Geçen hafta Tayland’a giderek burada kamplarda tutulan 300 Uygur Türkü Mülteci Kardeşlerimizi ziyaret eden,ünlü Tiyatro ve Sinema oyuncusu, senarist ve yapımcı gönül insanı sayın Ahmet Yenilmez Bey Tayland’daki Uygurlar dramını şu çarpıcı cümlelerle facebook hesabından paylaştı. ” SÖZÜN BİTTİĞİ VE İNSANLIĞIN PARAMPARÇA OLDUĞU ANLAR..!” ” BU ÇOCUKLARI ÇİN GERİ İSTİYOR ? Ya bunlar geri giderse …? “
Sayın Yenilmez’in önümüzdeki günlerde bu ölüm kamplarındaki Uygur Kardeşlerimizin durumu ile ilgili Medya’da ayrıntılı açıklamalar yapması ve bilgiler vermesi bekleniyor.
Gazze,Suriye,Mısır ve Arakan’daki mazlum müslüman kardeşlerimize gösterilen ilgi,katkı ve yardımın, gözlerinin önünde açıkça, hastalıklarla boğuşan,yavaş yavaş ölmeye terkedilen ve en dramitik olanı ise,yetersiz beslenme ve sağlık desteği ve tedavi imkanı olmayan Müslüman Uygur Çocuklarının ölümlerinin görmemezlik ve duymamazlıktan gelinmesi Doğu Türkistanlıları ve bütün Müslümanları kahrediyor ve cidden üzüyor. Bu insanlar canından daha aziz bildikleri İslami değerler ve inançları için ve uğrunda dünya’daki bütün varlıklarından vaz geçerek ve hayatlarını ortaya koyarak Peygamber Efendimizin buyruğu ile Mekke Müşriklerinden Kaçan Muhacirler gibi ülkelerinden hicret etmişlerdir. Peygamber Efendimizin buyruğu olan bu hicretin, meşekkatin ve zorluğun Doğu Türkistan sorununun dünya gündemine gelmesini sağladığı açık ve net bir gerçektir.Bu Kardeşlerimizin bu yaptıklarının ise,en büyük bir cihad ve fedakarlık olduğunu düşünüyorum.

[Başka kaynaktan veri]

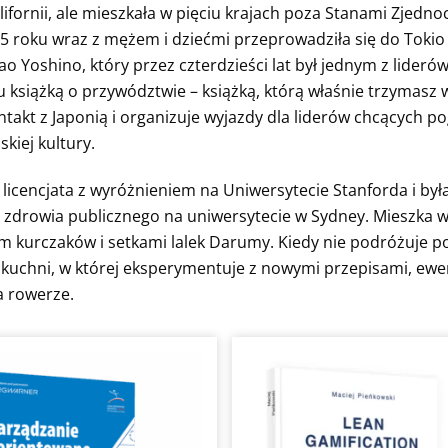
ifornii, ale mieszkała w pięciu krajach poza Stanami Zjednoc
15 roku wraz z mężem i dziećmi przeprowadziła się do Tok
ao Yoshino, który przez czterdzieści lat był jednym z lide
 książką o przywództwie – książką, którą właśnie trzymasz 
takt z Japonią i organizuje wyjazdy dla liderów chcących p
skiej kultury.
 licencjata z wyróżnieniem na Uniwersytecie Stanforda i była
a zdrowia publicznego na uniwersytecie w Sydney. Mieszka 
m kurczaków i setkami lalek Darumy. Kiedy nie podróżuje 
 kuchni, w której eksperymentuje z nowymi przepisami, ewen
a rowerze.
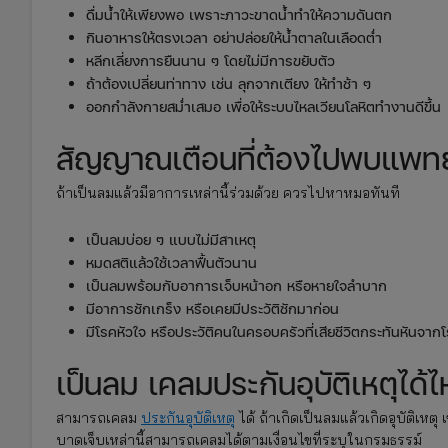
ดื่มน้ำให้เพียงพอ เพราะภาวะขาดน้ำทำให้ความดันตก
กินอาหารให้ตรงเวลา อย่าปล่อยให้น้ำตาลในเลือดต่ำ
หลีกเลี่ยงการยืนนาน ๆ โดยไม่มีการขยับตัว
ถ้าต้องเปลี่ยนท่าทาง เช่น ลุกจากเตียง ให้ทำช้า ๆ
ออกกำลังกายสม่ำเสมอ เพื่อให้ระบบไหลเวียนโลหิตทำงานดีขึ้น
สัญญาณเตือนที่ต้องไปพบแพทย
ถ้าเป็นลมแล้วมีอาการเหล่านี้ร่วมด้วย ควรไปหาหมอทันที
เป็นลมบ่อย ๆ แบบไม่มีสาเหตุ
หมดสติแล้วใช้เวลาฟื้นตัวนาน
เป็นลมพร้อมกับอาการเจ็บหน้าอก หรือหายใจลำบาก
มีอาการชักเกร็ง หรือเคยมีประวัติชักมาก่อน
มีโรคหัวใจ หรือประวัติคนในครอบครัวที่เสียชีวิตกระทันหันจาก
เป็นลม เคลมประกันอุบัติเหตุได้
สามารถเคลม
ประกันอุบัติเหตุ
ได้ ถ้าเกิดเป็นลมแล้วเกิดอุบัติเห
บาดเจ็บเหล่านี้สามารถเคลมได้ตามเงื่อนไขที่ระบุในกรมธรรม์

Geçenlerde bu kamplardan birinde tutuklu iken kaçan bir Uygur sığınmacının Hür Asya Radyosuna yaptığı açıklama çok acı ve düşündürücü ; ” Bizim zaten kampta karnımız yeterli derecede doymuyor.Verilen yemekler günden güne azaltılmakta.Her halde bizim açlıktan yavaş yavş ölmemiz düşünülüyor . Ayrıca Çin’e iade korkusu ve endişesi de bize sürekli bir işkence ve azap veriyor. Böyle ölmektense, şerefli bir ölümü göze alarak kamptan kaçtık.”dedi.

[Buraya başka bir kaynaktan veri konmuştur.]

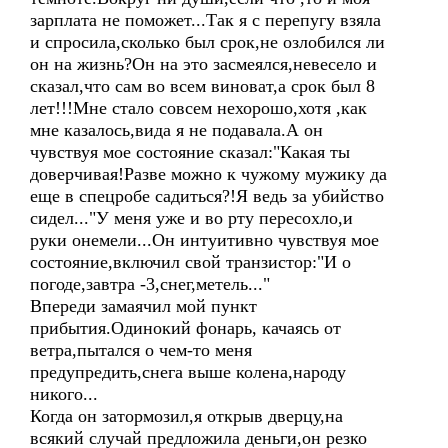
зарплата не поможет...Так я с перепугу взяла
и спросила,сколько был срок,не озлобился ли
он на жизнь?Он на это засмеялся,невесело и
сказал,что сам во всем виноват,а срок был 8
лет!!!Мне стало совсем нехорошо,хотя ,как
мне казалось,вида я не подавала.А он
чувствуя мое состояние сказал:"Какая ты
доверчивая!Разве можно к чужому мужику да
еще в спецробе садиться?!Я ведь за убийство
сидел..."У меня уже и во рту пересохло,и
руки онемели...Он интуитивно чувствуя мое
состояние,включил свой транзистор:"И о
погоде,завтра -3,снег,метель..."
Впереди замаячил мой пункт
прибытия.Одинокий фонарь, качаясь от
ветра,пытался о чем-то меня
предупредить,снега выше колена,народу
никого...
Когда он затормозил,я открыв дверцу,на
всякий случай предложила деньги,он резко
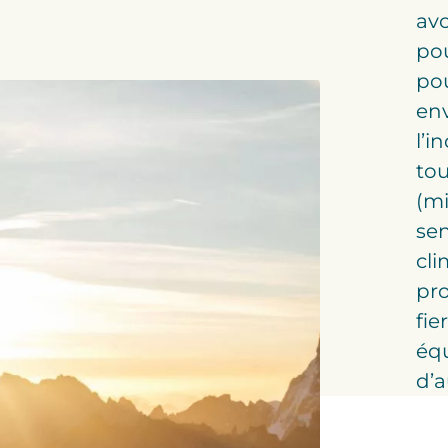
avo
pou
po
en
l’i
tou
(mi
sen
cli
pro
fie
équ
d’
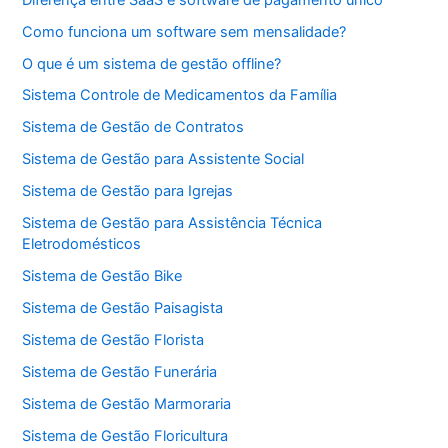
Como funciona um software sem mensalidade?
O que é um sistema de gestão offline?
Sistema Controle de Medicamentos da Família
Sistema de Gestão de Contratos
Sistema de Gestão para Assistente Social
Sistema de Gestão para Igrejas
Sistema de Gestão para Assistência Técnica
Eletrodomésticos
Sistema de Gestão Bike
Sistema de Gestão Paisagista
Sistema de Gestão Florista
Sistema de Gestão Funerária
Sistema de Gestão Marmoraria
Sistema de Gestão Floricultura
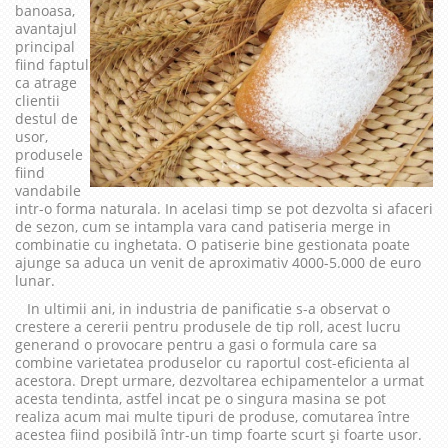
banoasa,
avantajul
principal
fiind faptul
ca atrage
clientii
destul de
usor,
produsele
fiind
vandabile
intr-o forma naturala. In acelasi timp se pot dezvolta si afaceri
de sezon, cum se intampla vara cand patiseria merge in
combinatie cu inghetata. O patiserie bine gestionata poate
ajunge sa aduca un venit de aproximativ 4000-5.000 de euro
lunar.
In ultimii ani, in industria de panificatie s-a observat o
crestere a cererii pentru produsele de tip roll, acest lucru
generand o provocare pentru a gasi o formula care sa
combine varietatea produselor cu raportul cost-eficienta al
acestora. Drept urmare, dezvoltarea echipamentelor a urmat
acesta tendinta, astfel incat pe o singura masina se pot
realiza acum mai multe tipuri de produse, comutarea între
acestea fiind posibilă într-un timp foarte scurt și foarte usor.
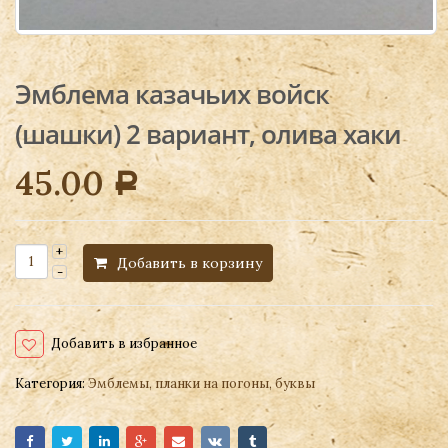
Эмблема казачьих войск
(шашки) 2 вариант, олива хаки
45.00
Р
Добавить в корзину
Добавить в избранное
Категория:
Эмблемы, планки на погоны, буквы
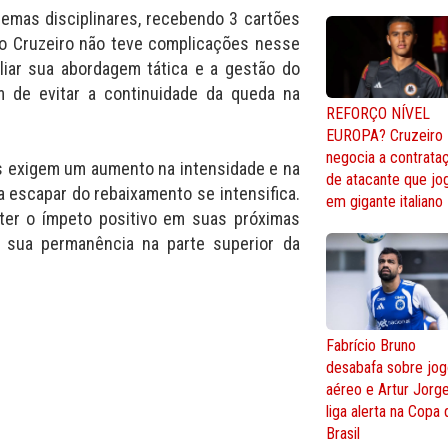
lemas disciplinares, recebendo 3 cartões
 o Cruzeiro não teve complicações nesse
aliar sua abordagem tática e a gestão do
m de evitar a continuidade da queda na
REFORÇO NÍVEL
EUROPA? Cruzeiro
negocia a contrata
 exigem um aumento na intensidade e na
de atacante que jo
ra escapar do rebaixamento se intensifica.
em gigante italiano
nter o ímpeto positivo em suas próximas
r sua permanência na parte superior da
Fabrício Bruno
desabafa sobre jo
aéreo e Artur Jorg
liga alerta na Copa
Brasil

Dünya’nın her tarafındaki mazlumlara,mağdurlara ve mültecilere gıda, insanı yaşam malzemeleri ilaçlar,mamalar götürerek onları ölümden kurtaran İnsani amaçlı hizmetler gören,götüren ve sunan Sivil Toplum Kuruluşlarımız de elbette bu Türkçe Konuşan müslüman Uygur Türklerine bu hizmet götürebilir,çocuklarının ölmelerini önleyebilirler. Her halde bu düşüncemizde bir hata yoktur ve haksız sayılmamamız gerekir,diye düşünüyorum.

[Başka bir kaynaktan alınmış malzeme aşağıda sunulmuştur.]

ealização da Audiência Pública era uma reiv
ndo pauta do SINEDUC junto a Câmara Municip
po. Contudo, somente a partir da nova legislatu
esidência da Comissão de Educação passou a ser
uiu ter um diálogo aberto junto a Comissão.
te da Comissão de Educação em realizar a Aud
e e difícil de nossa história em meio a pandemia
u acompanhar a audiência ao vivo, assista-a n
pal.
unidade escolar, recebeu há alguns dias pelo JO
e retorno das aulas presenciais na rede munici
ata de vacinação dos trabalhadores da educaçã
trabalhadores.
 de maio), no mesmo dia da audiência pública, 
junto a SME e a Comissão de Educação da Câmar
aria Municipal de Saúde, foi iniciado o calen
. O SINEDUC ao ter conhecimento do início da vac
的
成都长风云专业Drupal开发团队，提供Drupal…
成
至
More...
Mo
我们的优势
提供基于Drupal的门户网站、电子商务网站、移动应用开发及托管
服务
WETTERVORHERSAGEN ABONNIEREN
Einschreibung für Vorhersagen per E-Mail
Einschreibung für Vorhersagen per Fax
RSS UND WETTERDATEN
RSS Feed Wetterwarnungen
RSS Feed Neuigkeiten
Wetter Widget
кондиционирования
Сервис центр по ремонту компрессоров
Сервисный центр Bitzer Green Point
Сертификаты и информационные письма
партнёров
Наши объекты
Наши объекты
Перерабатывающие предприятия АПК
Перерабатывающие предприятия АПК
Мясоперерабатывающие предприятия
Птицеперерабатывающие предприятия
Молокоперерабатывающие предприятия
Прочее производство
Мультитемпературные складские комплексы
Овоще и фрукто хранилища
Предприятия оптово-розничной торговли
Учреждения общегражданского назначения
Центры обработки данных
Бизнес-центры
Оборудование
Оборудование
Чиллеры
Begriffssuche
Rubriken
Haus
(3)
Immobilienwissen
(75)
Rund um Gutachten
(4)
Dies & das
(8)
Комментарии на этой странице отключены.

Allah Taala, bütün Mazlüm ve Mağdur Müslüman Kardeşlerimiz ile birlikte Tayland Ormanlarındaki ölüm kamplarında tutulan Türkçe konuşan Müslüman Uygur Türkü Kardeşlerimizi de korusun ve bir an önce kurtulmalarını nasip eylesin. Amin.